Hay casos, en la historia, en el arte, en la música donde encontramos en el cuerpo de un creador la metáfora perfecta de su obra sin tener que recurrir al puzzle artificial del estereotipo.
Es el caso de Fryderyk, Frédéric, Federico —como quieran— Chopin.
Si le miramos de frente en las fotografías descubrimos un gesto frágil, desconfiado, a veces adusto, casi siempre delicado. El pelo, moreno, no excesivamente largo, aunque abundante; palidez, ojeras con surco profundo, nariz prominente; intensidad, cierta rigidez que no debía venir de otra parte que del combate permanente contra su insatisfacción.
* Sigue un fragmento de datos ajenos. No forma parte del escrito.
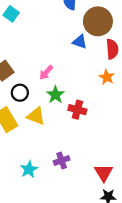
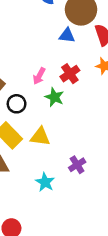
red cross: (77, 110) -> (70, 74), moved, turned -36
yellow triangle: (36, 116) -> (40, 137), moved

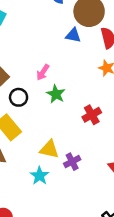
red cross: (70, 74) -> (92, 115), moved
yellow triangle: (40, 137) -> (49, 149), moved

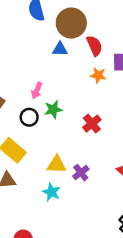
green star: (56, 94) -> (53, 110), turned -30
black circle: (19, 97) -> (29, 117), moved

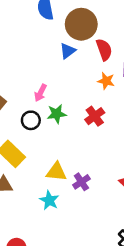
blue triangle: (60, 49) -> (68, 51), turned -42
red cross: (92, 124) -> (95, 116), moved

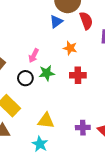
orange star: (106, 81) -> (70, 48), moved
red cross: (95, 116) -> (78, 75), turned 35
purple cross: (81, 182) -> (83, 128), moved, turned 32

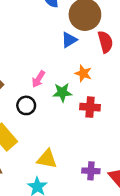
green star: (47, 73) -> (62, 92), moved

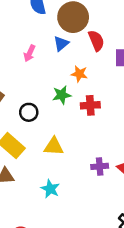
pink arrow: (38, 79) -> (30, 53), moved
yellow triangle: (47, 159) -> (54, 147), moved

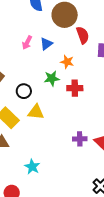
blue triangle: (61, 44) -> (46, 44), moved
yellow triangle: (54, 147) -> (36, 112), moved
cyan star: (50, 189) -> (32, 167), moved

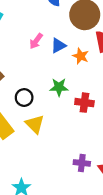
orange star: (67, 62) -> (81, 56), moved
yellow triangle: (36, 112) -> (35, 124), turned 30

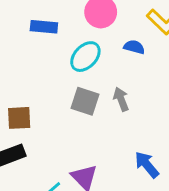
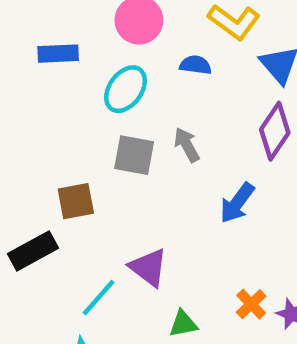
brown square: (19, 118) -> (76, 201), moved
blue arrow: (147, 165) -> (237, 203), moved, turned -96

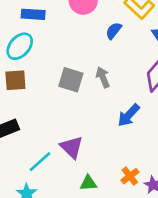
blue semicircle: (195, 65) -> (114, 31), turned -66
cyan ellipse: (125, 89) -> (20, 46), moved
brown square: (76, 201) -> (15, 80), moved

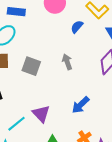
gray square: (71, 80) -> (31, 66), moved
blue arrow: (129, 115) -> (81, 105), moved

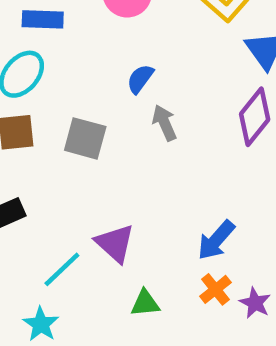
blue semicircle: (77, 27) -> (140, 79), moved
blue arrow: (81, 105) -> (216, 240), moved

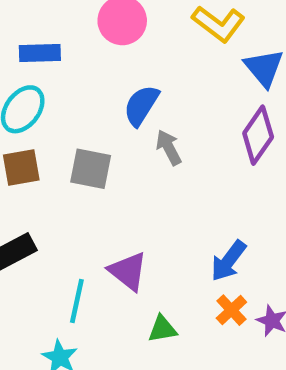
blue semicircle: (140, 79) -> (141, 105), size x1.4
cyan line: (62, 269) -> (77, 301), turned -30

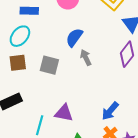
purple triangle: (128, 271) -> (64, 113), turned -30

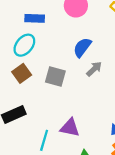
gray arrow: (86, 57) -> (94, 69), turned 70
brown square: (18, 63) -> (22, 73), turned -30

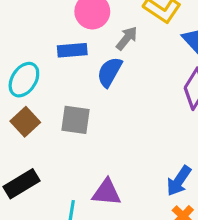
blue rectangle: (35, 18) -> (72, 50), moved
gray arrow: (94, 69) -> (127, 38), moved

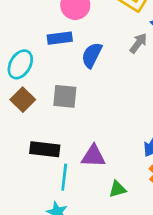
gray arrow: (127, 38) -> (138, 43), moved
black rectangle: (21, 184) -> (45, 149), moved, turned 40

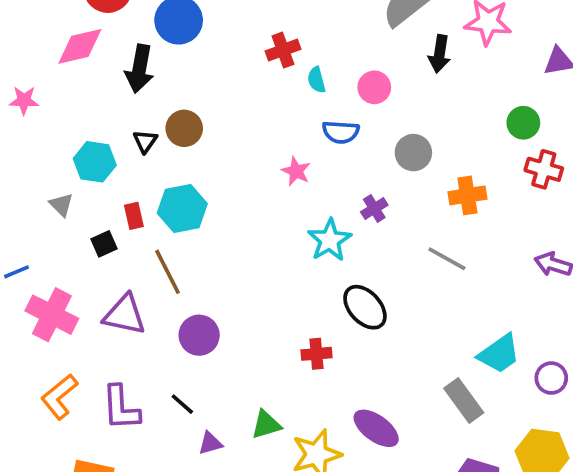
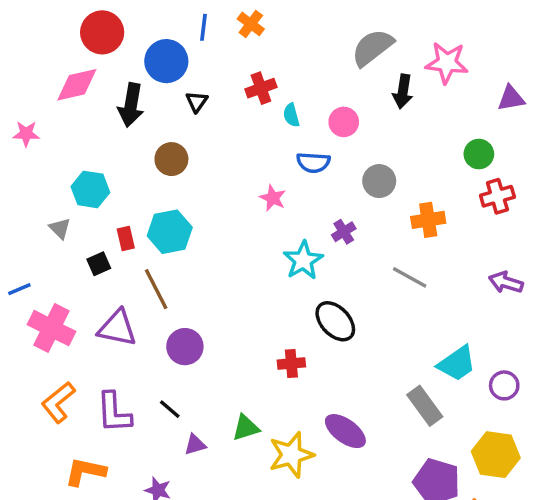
black triangle: (145, 141) -> (197, 102), moved
red cross: (544, 169) -> (497, 196), turned -32

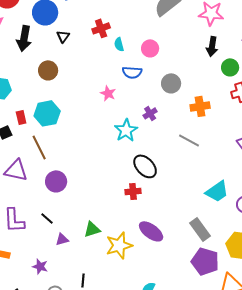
black arrow: (403, 92) -> (212, 46), moved
red cross: (291, 363) -> (133, 191), moved
gray rectangle: (425, 406) -> (200, 229), moved

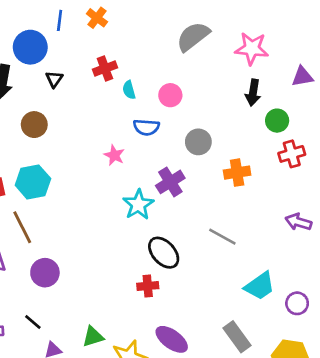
purple cross: (150, 113) -> (170, 182), size x1.5
gray line: (189, 140) -> (222, 237), moved

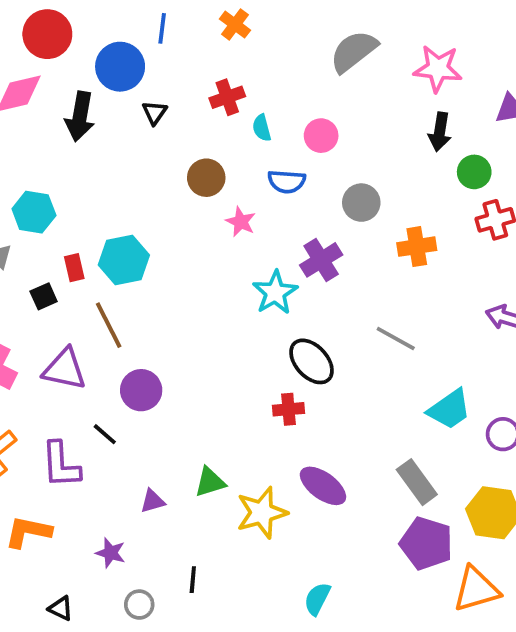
orange cross: (97, 18) -> (235, 25), moved
brown circle: (34, 125) -> (206, 178), moved
black line: (33, 322) -> (105, 434), moved

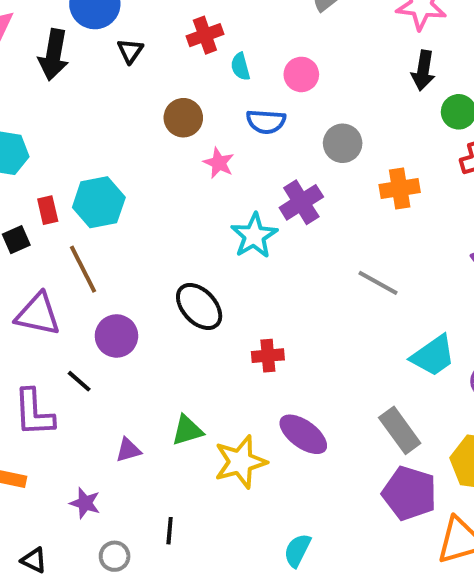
black ellipse: (312, 361) -> (199, 306), moved

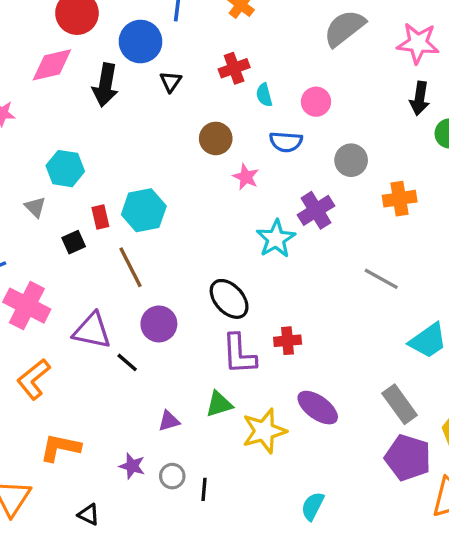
purple triangle: (38, 314) -> (92, 331), moved
purple L-shape: (34, 413) -> (239, 354), moved
gray circle: (115, 556) -> (172, 476), moved

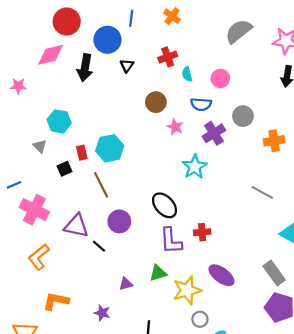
purple cross: (316, 210) -> (214, 133), moved
gray circle: (172, 476) -> (200, 319), moved

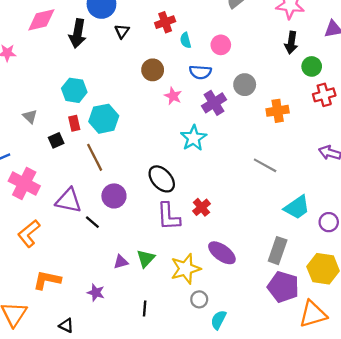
cyan hexagon: (59, 121) -> (74, 90), moved
red cross: (202, 232) -> (201, 207), turned -35
green triangle: (158, 273) -> (146, 258), moved, turned -30
gray rectangle: (274, 273) -> (278, 251), turned 55

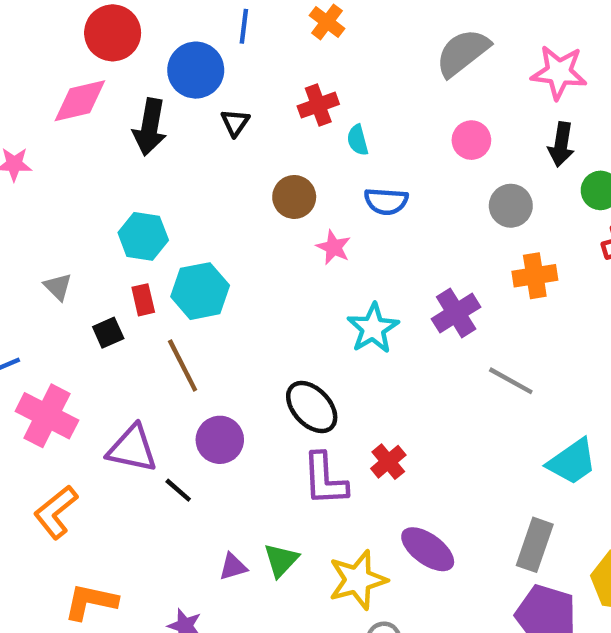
pink circle: (221, 45) -> (471, 140), moved
gray circle: (245, 85) -> (511, 206), moved
purple cross: (214, 103) -> (456, 313), moved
Las manos, aristocráticas, de hueso marcado, con las curvas justas, necesarias para pulir las notas que creaba antes en su cabeza de genio extraño, solitario, y materializarlas sin llegar a idealizarlas en los mismos pianos que tocaban Liszt y él a cuatro manos en París.
Durante sus cortos años de vida, solo 39, consiguió el retrato o el perfecto autorretrato de un romántico, aunque su huella, su legado, su invención genial para el piano, trascendiera después más allá del romanticismo hacia el modernismo, al impresionismo y luego al presente de forma tan intensa que hoy es el día en que conviven tres generaciones de pianistas —unos magistrales, otros en plenitud de facultades y talento y muchos jóvenes con pasaporte a la gloria— que interpretan una y otra vez su obra con una variedad de visiones y propuestas que no dejan de asombrar por su riqueza.